Saw Josh Ritter play tonight in Brussels. Setlist:
Best for the best
Monster Ballads (!!!!)
Snow is Gone (!!!)
Baby That’s Not All (really lovely w/ mandolin)
[a new song I don't know the name of]
Make me down
[another song I don't know]
Girl in the war (!!!)
Temptation of Adam
Joy to you, baby (this was great)
a song by Zachariah Hickman about a mocktopus
Willie Nelson’s “Can I sleep in your arms?” w/ Tift Merrit, Josh Kaplan, Z. Hickman
Wait for Love
Best parts: “Monster Ballads” and so many people singing around me. Josh Ritter doing things without the microphone, stepping over the monitors to be close to the audience. Watching them have fun playing music together, often all three with their eyes closed. Singing really loud when everyone was singing. Merci.
I’ve got a plan/I’ve got an atlas in my hand.
Space | time | privacy | company | understanding | support | good food | greenness
There’s this project-plan-lifechange brewing. I’ve been writing about it in October. I can’t say anything yet because we’re waiting on papers that would make it all legal and functional and until we have them we can’t talk about it.
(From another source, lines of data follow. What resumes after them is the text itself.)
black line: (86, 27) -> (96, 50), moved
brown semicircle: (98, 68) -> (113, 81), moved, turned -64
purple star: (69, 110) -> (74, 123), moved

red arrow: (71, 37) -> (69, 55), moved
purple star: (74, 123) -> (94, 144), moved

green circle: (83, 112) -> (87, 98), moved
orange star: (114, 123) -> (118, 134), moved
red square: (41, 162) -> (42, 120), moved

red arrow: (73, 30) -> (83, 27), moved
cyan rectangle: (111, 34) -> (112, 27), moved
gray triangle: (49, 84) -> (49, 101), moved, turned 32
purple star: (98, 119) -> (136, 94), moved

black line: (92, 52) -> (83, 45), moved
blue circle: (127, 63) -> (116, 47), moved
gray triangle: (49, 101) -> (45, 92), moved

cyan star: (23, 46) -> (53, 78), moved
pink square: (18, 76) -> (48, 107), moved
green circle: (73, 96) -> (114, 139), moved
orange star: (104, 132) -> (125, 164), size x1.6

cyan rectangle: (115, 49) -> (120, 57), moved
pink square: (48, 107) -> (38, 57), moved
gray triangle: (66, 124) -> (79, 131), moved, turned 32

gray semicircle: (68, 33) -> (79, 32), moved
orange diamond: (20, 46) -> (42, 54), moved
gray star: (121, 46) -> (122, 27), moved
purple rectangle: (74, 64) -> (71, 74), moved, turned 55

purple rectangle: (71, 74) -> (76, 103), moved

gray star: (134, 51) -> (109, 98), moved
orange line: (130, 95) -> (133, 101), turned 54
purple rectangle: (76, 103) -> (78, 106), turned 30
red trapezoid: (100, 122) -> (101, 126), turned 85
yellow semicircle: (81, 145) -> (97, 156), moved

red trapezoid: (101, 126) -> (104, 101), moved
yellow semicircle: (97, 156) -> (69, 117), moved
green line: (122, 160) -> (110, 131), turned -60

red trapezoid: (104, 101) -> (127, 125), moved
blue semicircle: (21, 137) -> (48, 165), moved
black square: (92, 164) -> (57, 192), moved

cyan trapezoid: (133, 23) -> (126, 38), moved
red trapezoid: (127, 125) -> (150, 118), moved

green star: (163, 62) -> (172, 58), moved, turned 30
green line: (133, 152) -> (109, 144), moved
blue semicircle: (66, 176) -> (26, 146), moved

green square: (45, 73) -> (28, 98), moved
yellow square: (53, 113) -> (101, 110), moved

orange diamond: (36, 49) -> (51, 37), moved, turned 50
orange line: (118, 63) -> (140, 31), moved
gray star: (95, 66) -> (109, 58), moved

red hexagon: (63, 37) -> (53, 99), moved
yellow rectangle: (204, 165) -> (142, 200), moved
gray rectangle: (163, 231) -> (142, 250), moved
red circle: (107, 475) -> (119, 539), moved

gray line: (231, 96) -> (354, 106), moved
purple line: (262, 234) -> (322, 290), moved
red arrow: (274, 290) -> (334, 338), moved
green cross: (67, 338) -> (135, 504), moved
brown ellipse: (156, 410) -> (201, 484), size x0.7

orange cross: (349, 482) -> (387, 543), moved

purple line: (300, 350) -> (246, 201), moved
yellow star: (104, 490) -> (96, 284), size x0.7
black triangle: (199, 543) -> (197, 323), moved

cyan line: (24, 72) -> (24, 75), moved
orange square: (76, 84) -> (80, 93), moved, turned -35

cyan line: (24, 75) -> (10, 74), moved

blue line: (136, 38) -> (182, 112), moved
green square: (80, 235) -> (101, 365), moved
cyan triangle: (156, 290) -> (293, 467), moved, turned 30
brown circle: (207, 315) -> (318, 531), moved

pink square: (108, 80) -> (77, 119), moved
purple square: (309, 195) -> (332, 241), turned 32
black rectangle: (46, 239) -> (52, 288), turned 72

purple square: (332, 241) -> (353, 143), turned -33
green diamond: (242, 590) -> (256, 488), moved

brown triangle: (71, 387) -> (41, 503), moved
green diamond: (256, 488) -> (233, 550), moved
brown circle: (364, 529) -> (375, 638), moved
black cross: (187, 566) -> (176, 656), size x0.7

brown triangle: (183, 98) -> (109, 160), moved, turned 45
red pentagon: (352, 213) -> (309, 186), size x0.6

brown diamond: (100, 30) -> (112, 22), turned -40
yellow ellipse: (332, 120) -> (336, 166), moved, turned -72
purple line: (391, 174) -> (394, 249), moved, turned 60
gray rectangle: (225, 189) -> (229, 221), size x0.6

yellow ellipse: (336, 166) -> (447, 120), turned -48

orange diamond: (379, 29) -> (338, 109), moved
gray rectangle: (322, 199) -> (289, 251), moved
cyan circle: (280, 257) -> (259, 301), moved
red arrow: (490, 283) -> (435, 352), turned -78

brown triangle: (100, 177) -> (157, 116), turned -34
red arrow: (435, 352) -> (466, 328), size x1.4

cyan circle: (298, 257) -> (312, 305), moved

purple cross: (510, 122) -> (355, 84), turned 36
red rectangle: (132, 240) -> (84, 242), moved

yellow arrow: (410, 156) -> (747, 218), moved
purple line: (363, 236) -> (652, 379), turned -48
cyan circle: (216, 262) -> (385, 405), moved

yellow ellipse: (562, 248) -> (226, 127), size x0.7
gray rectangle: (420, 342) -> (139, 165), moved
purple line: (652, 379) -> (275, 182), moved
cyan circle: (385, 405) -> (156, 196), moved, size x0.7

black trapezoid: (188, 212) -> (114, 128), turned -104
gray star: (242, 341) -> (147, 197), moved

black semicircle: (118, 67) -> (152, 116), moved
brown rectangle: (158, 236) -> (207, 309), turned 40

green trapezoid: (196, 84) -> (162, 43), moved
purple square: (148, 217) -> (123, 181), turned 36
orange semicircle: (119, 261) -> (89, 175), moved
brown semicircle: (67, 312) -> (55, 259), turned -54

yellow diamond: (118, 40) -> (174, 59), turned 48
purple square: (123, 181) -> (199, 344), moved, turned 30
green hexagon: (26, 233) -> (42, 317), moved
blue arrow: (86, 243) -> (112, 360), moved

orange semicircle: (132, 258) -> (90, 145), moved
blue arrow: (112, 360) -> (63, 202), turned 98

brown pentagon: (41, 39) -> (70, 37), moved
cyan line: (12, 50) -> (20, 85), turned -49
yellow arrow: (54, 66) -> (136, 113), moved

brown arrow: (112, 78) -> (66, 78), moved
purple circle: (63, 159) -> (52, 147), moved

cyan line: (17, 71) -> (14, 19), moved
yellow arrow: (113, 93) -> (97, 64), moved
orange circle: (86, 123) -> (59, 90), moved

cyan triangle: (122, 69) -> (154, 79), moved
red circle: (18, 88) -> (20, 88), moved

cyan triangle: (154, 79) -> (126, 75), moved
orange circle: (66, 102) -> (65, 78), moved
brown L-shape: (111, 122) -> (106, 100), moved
But I want to talk about it—I wish I were in rooms with all of you, able to get your ideas and inspiration.
We’ve been having fires every afternoon/evening we’ve been in this house. Working with other people is not unlike the way the fire suddenly catches from the embers to a new log. It can happen while working alone but it’s spectacular when it happens in company.
Printed so much stock. We ran out of paper even though J bought four new reams. But most of 111O/6 exists now, thanks to J’s hard work cutting/folding/packing (orders are going out tomorrow morning!). I printed six calendars with the last of the paper and tinting them by hand was really kind of fun! All the same but all different too. And cards are printed and glittered and orders have been packed and addressed and are just waiting for the post office tomorrow.
I didn’t realize how much of Lou Reed’s music scored my early 20s until now, listening to this. And Nick Drake. I remember how perfect The Royal Tenenbaums was to me when I first saw it: a shibboleth. If you didn’t like it, how could we be friends?
A lot of Wes Anderson (even TRT) gets on my nerves these days. But still, listening to this mix I’m transported to a bland apartment in Eau Claire where for many months I was very happy. And other places. But with music I’m often thinking about that place in particular.
Anyway, Lou Reed has died now, and maybe it’s fitting that I realize he was there in my life now that he’s not there. Now, on this day between times and worlds, day of the dead. I don’t have any special attachment to him; no nostalgia, no particular love for him or his mythology when I was listening to his music for the first time. But here he is, embedded in my memory even without my knowledge.
At about six p.m. yesterday I began cooking a Thai curry from scratch, using up galangal and lemongrass from the freezer. By the time it was done (about 90 minutes later) the whole kitchen smelled like Sukhothai. Put on lots of candles & watched Homeland with one eye while washing dishes. J was at the accountant’s. I had ironed the cloth with clovers & grasshoppers to put on the table. The light was very cozy and nice.
This morning none of the predicted rain (still tonight maybe; the sky is very heavy). We went out and got overwhelmed by the number of things in the world. There were some nice clothes. We left everywhere emptyhanded. That was ok. I bought a green skirt for 40¢ in another thrift store, and found something to send to Sue.
Leftover curry for lunch, and J had a hot-and-sour Chinese ramen which was pretty good and came with pickled vegetables in a packet.
We went to the secondhand shops later, and I found a pair of old old tin boxes that cookies had come in (‘Biscuits d’Anvers’) and some tiny pieces of handwork. Many large linen sheets I wish I had the money for. J found very simple glass light fixtures that we think will work with Edison bulbs. We have plans but we can’t talk about them yet.
I will make it a good year. I will pay attention. I will try to be brave & loving.
Every single present was perfect.
When I was sixteen I loved this song.